Next comes the training process of the SVM. For the training set of the SVM classifier, we chose here 1000 groups of signal samples and 1000 groups of noise samples to form the training set. The signal samples are were randomly generated by using Ricker wavelets with the amplitudes ranging from 0.1 to 1 and frequencies ranging from 100 to 500 Hz. The noise samples were randomly generated with WGN and real noise with different levels. Through training, we can obtain the trained SVM classifier.
We compared the proposed method with the STA/LTA and CNN, and the detection results are shown in Figure 6. The proposed method can accurately detect two microseismic signals and there is no misjudgment. In the case of low SNR, we can still accurately detect the microseismic signals, while there are many detection errors with the STA/LTA and CNN methods. It is difficult to choose a suitable threshold for the STA/LTA method especially when the SNR is low. CNN achieves accurate detection at high SNR, but it does not work well for low SNR either. In contrast, the proposed method avoids threshold setting and the detection result of the proposed method is accurate at low SNR.
4.2. Statistical experiments
In order to verify the validity of the proposed method, we pick 500 groups of samples to make the experiment. A Ricker wavelet is used to simulate the signal. The dominant frequency of Ricker wavelets is 200 Hz. The sampling frequency is 1000 Hz. We add different WGNs to pure Ricker wavelets and change the amplitudes of the Ricker wavelets. The detection results of the proposed method, STA/LTA and CNN are listed in Tables 1, 2 and 3, respectively.
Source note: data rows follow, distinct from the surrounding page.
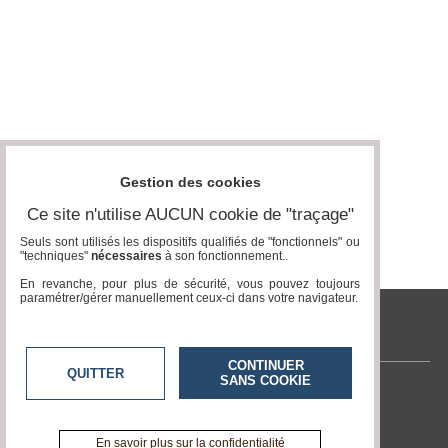
Gestion des cookies
Ce site n'utilise AUCUN cookie de "traçage"
Seuls sont utilisés les dispositifs qualifiés de "fonctionnels" ou
"techniques"
nécessaires
à son fonctionnement..
En revanche, pour plus de sécurité, vous pouvez toujours
paramétrer/gérer manuellement ceux-ci dans votre navigateur.
tvlocale.fr
CONTINUER
QUITTER
SANS COOKIE
Contactez-nous
En savoir +
A propos de tvlocale.fr
En savoir plus sur la confidentialité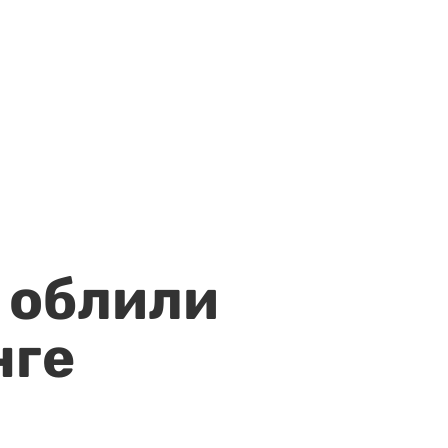
 облили
нге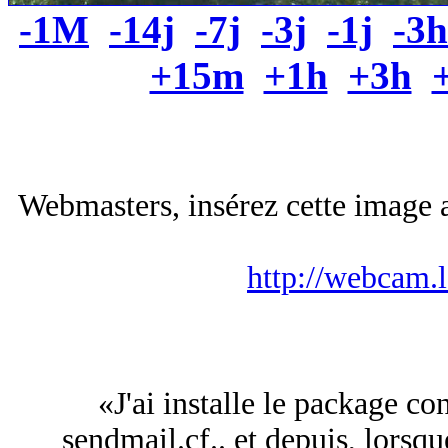
-1M
-14j
-7j
-3j
-1j
-3h
+15m
+1h
+3h
Webmasters, insérez cette image a
http://webcam.
«J'ai installe le package c
sendmail.cf.. et depuis, lorsq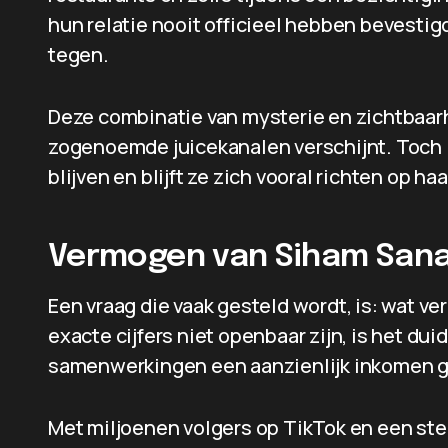
hun relatie nooit officieel hebben bevestig
tegen.
Deze combinatie van mysterie en zichtbaarh
zogenoemde juicekanalen verschijnt. Toch lij
blijven en blijft ze zich vooral richten op ha
Vermogen van Siham San
Een vraag die vaak gesteld wordt, is: wat v
exacte cijfers niet openbaar zijn, is het dui
samenwerkingen een aanzienlijk inkomen g
Met miljoenen volgers op TikTok en een st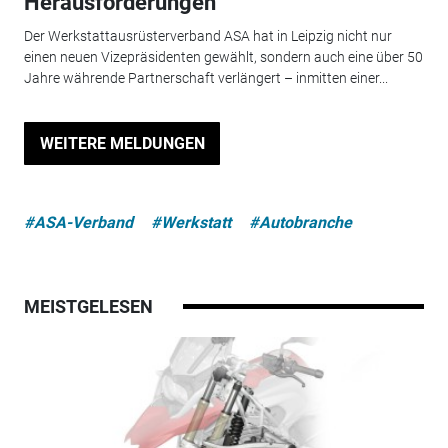
Herausforderungen
Der Werkstattausrüsterverband ASA hat in Leipzig nicht nur
einen neuen Vizepräsidenten gewählt, sondern auch eine über 50
Jahre währende Partnerschaft verlängert – inmitten einer...
WEITERE MELDUNGEN
#ASA-Verband
#Werkstatt
#Autobranche
MEISTGELESEN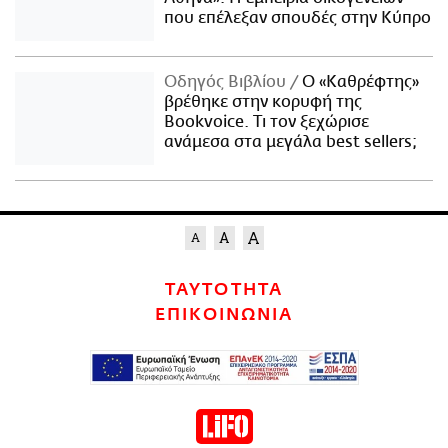
που επέλεξαν σπουδές στην Κύπρο
Οδηγός Βιβλίου
Ο «Καθρέφτης»
βρέθηκε στην κορυφή της
Bookvoice. Τι τον ξεχώρισε
ανάμεσα στα μεγάλα best sellers;
ΤΑΥΤΟΤΗΤΑ
ΕΠΙΚΟΙΝΩΝΙΑ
Accuracy of synthetic signal detection by the proposed method
Amplitude | SNR | |||
---|---|---|---|---|
−5 dB | −6 dB | −7 dB | −8 dB | |
1 | 100% | 99.2% | 92.4% | 87% |
0.5 | 100% | 98.6% | 92.2% | 85% |
0.2 | 99.8% | 98.2% | 91.4% | 80% |
Accuracy of synthetic signal detection by STA/LTA
Amplitude | SNR | |||
---|---|---|---|---|
−5 dB | −6 dB | −7 dB | −8 dB | |
1 | 97% | 90.2% | 86.4% | 70% |
0.5 | 90% | 89.5% | 85.6% | 69% |
0.2 | 87% | 87% | 83.4% | 63.4% |
Accuracy of synthetic signal detection by CNN
Amplitude | SNR | |||
---|---|---|---|---|
−5 dB | −6 dB | −7 dB | −8 dB | |
1 | 97.8% | 94% | 89% | 76% |
0.5 | 92.5% | 89.6% | 85% | 73.1% |
0.2 | 91% | 88% | 84.6% | 68.2% |
From Tables 1, 2 and 3, we can see that the detection accuracy decreases as the SNR and signal amplitude decrease. The proposed method achieves higher accuracy at low SNR compared with the STA/LTA and CNN. The accuracy of the proposed method is 80% when the SNR is −8 dB. The accuracy of STA/LTA and CNN is only 60%–76%. We draw receiver operating characteristic (ROC) curves of 100 groups of samples when SNR is −8 dB and the amplitude of the Ricker wavelet is 0.2 as shown in Figure 7. A method works more accurately if its ROC curve is closer to the upper left corner. The AUC is the value of the area under the ROC curve which is used to conclude whether a classifier is excellent. When an AUC value of a method is larger, this method has higher accuracy. The AUC values of the proposed methods, STA/LTA and CNN, are 0.8570, 0.7091 and 0.7536, respectively. As shown by Figure 7, the ROC curve of the proposed method is closer to the upper left upper corner and its AUC value is larger than that of the other two methods. Thus the proposed method has higher accuracy than the other two methods. To further verify the effectiveness of the proposed method, we add real noise with different levels to the above synthetic microseismic signals to compose 300 group samples: the amplitude of synthetic microseismic signals is 1 in the first 100 groups, 0.5 in the second 100 groups, and 0.2 in the last 100 groups. The detection results of the proposed method, STA/LTA and CNN are listed in Table 4. We can see that the proposed method still has the highest accuracy in all cases.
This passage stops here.